Detroit stars two familiar faces if you’re a long time devotee of Thursday nights on NBC. David Schwimmer will always be best known as Ross on Friends, and Amy Ryan is most familiar to me because of her portrayal of Holly on The Office. However, in Detroit their roles could not be more different – they are a middle-aged couple – Mary and Ben – who just moved to a new house in a non-descript suburban neighborhood, struggling with the reality of the economic downturn and its effect on them. The play opens as they welcome their new neighbors, Sharon and Kenny (Sarah Sokolovic and Darren Pettie, who are both wonderful), to a friendly backyard barbeque. It comes to light fairly quickly that Sharon and Kenny come from a different walk of life, as they reveal to Mary and Ben that they met in rehab and are living in Sharon’s uncle’s house while they try to rebuild their lives.

It could be a simple story – two couples from very different backgrounds find themselves in the same place and form an awkward bond. But Detroit is not a simple play. It deals, without any pretense, with the realities of addiction, desolation, frustration with your lot in life, and the lengths people go to to try to derive pleasure from their circumstance. All four main actors are superb, and Broadway veteran John Cullum rounds out the cast with an exquisitely-delivered monologue in the final scene, as you sit still reeling and puzzling over what you’ve just seen happen.

I don’t want to give too much away about the story. I went in knowing almost nothing and believe that really contributed to my enjoyment of the production. You may not see yourself in Detroitbut you will recognize the desperation and bewilderment the characters feel as they navigate their way through the changes that have been thrust upon them. It will make you laugh but also make you pensive, and being Off Broadway it is of course a much more affordable night out than many Broadway shows. If you’re in town, I definitely recommend seeing it before it comes to the end of its limited run.

Detroit plays at Playwrights Horizons until October 7th.

If There Is I Haven’t Found It Yet

When everyone first started talking about the wonderful Jake Gyllenhaal’s American theater debut, the title of this play caused a couple of “Who’s on First” style moments. But while the play has its comic moments, those moments of confusion before I saw it were the only times it really made me laugh.

Like Detroit, If There Is… tackles serious issues pretty unflinchingly. Again, the play centers on four characters, this time a family – a daughter whose struggle with weight has alienated her from her peers at school, a father whose obsession with global warming has alientated him from his daughter and wife, a mother unsure of how to deal with the alienation of her father and her daughter, and a long-absent uncle who comes for an unexpected visit.
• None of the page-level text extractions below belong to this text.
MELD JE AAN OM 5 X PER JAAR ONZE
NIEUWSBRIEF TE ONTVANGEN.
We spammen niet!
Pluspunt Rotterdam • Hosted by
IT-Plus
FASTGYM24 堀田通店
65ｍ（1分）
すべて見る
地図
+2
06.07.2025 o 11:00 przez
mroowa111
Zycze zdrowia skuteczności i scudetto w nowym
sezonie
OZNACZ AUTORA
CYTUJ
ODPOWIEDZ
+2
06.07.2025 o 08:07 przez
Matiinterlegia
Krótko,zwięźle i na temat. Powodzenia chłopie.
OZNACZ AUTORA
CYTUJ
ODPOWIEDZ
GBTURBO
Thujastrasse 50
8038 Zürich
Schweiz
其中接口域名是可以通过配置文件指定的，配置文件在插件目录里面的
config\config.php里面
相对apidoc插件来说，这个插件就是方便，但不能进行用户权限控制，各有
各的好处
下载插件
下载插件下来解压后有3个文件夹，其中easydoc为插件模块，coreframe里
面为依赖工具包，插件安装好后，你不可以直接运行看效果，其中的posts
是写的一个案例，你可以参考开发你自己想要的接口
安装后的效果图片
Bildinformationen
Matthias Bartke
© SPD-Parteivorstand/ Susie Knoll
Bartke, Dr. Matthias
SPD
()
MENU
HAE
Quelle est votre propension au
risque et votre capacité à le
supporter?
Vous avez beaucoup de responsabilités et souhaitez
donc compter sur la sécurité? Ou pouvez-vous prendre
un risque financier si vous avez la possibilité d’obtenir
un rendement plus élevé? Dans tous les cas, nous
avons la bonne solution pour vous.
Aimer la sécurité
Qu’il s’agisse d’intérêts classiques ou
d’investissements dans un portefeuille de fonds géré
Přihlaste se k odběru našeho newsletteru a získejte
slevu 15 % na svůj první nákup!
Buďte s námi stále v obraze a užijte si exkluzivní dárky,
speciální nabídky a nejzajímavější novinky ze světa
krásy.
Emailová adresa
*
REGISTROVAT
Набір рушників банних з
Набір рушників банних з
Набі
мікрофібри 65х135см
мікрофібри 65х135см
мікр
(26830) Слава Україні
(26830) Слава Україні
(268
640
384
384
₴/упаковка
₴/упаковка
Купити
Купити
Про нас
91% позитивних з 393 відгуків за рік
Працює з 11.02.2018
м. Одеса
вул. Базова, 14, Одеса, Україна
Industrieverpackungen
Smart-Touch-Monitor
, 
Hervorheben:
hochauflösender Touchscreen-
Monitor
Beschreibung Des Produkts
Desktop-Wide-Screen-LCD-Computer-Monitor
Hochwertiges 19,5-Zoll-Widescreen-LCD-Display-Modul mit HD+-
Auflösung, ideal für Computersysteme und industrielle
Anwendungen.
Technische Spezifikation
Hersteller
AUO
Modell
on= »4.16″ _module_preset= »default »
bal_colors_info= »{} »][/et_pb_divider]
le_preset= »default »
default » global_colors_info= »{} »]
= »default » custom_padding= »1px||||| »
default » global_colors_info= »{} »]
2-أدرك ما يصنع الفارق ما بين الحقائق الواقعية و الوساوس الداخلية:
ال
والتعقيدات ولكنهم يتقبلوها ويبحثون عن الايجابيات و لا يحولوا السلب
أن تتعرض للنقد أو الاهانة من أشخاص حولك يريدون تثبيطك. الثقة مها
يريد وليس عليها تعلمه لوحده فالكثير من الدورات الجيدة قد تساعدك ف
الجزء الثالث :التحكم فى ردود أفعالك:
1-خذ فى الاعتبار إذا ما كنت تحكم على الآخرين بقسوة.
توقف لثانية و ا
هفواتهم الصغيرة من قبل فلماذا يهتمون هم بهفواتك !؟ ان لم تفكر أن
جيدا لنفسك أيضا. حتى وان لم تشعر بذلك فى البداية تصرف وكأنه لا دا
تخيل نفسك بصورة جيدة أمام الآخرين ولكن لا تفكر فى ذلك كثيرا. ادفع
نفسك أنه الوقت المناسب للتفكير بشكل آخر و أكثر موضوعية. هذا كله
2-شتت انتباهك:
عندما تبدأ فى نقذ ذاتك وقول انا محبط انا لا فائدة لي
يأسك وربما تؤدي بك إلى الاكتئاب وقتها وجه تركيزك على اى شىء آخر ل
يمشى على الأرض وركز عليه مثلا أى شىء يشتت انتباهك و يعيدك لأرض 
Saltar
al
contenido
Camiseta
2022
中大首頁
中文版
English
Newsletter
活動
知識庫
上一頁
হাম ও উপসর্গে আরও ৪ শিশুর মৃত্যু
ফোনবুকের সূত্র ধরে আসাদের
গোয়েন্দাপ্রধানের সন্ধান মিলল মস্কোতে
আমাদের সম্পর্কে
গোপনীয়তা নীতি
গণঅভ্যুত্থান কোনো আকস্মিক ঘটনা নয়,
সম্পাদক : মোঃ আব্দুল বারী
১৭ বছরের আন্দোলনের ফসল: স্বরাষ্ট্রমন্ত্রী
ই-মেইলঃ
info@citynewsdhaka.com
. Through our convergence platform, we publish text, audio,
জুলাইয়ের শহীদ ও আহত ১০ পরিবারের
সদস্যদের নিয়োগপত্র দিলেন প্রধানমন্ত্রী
Upon Uncle Terry’s (Gyllenhaal’s) arrival, Anna has just been suspended from school for head-butting another student, and with her parents both being largely unavailable, she and Terry are left with a lot of time to spend together. Anna is not used to having so much attention from an adult, let alone a man, and Terry is not used to being an adult, and their interactions are therefore both painful to watch and fascinating. Anna’s parents George and Fiona rarely leave the stage even when they aren’t part of the scene. In fact, all four characters stay on stage for almost the entire show, making their isolation from each other all the more frustrating.

Anyone who has seen If There Is I Haven’t Found It Yet will tell you that one of the most remarkable parts of the production is the staging. At the play’s start, the props and furniture are in an unruly pile at the center of the stage, and a glass moat separates the stage from the audience with sheets of rain from the ceiling slowly filling it up. The actors pull the props from the pile as they need them, and as the scenes end they are discarded through a casual toss, an angry shove, or maybe a hybrid of the two, into the moat, raising the water level each time. Then, during a dramatic and heart-wrenching scene towards the end, the water level increases to the point where the whole stage is covered in several inches of water, not to mention discarded props and scenery. The actors spend the last 20 minutes or so sloshing around. It’s incredibly effective – while you already feel emotional discomfort at their circumstance, the water and messiness of the props create something akin to physical discomfort as well (my companion and I used to work in a chocolate shop together and we were both dying to go clean up the stage).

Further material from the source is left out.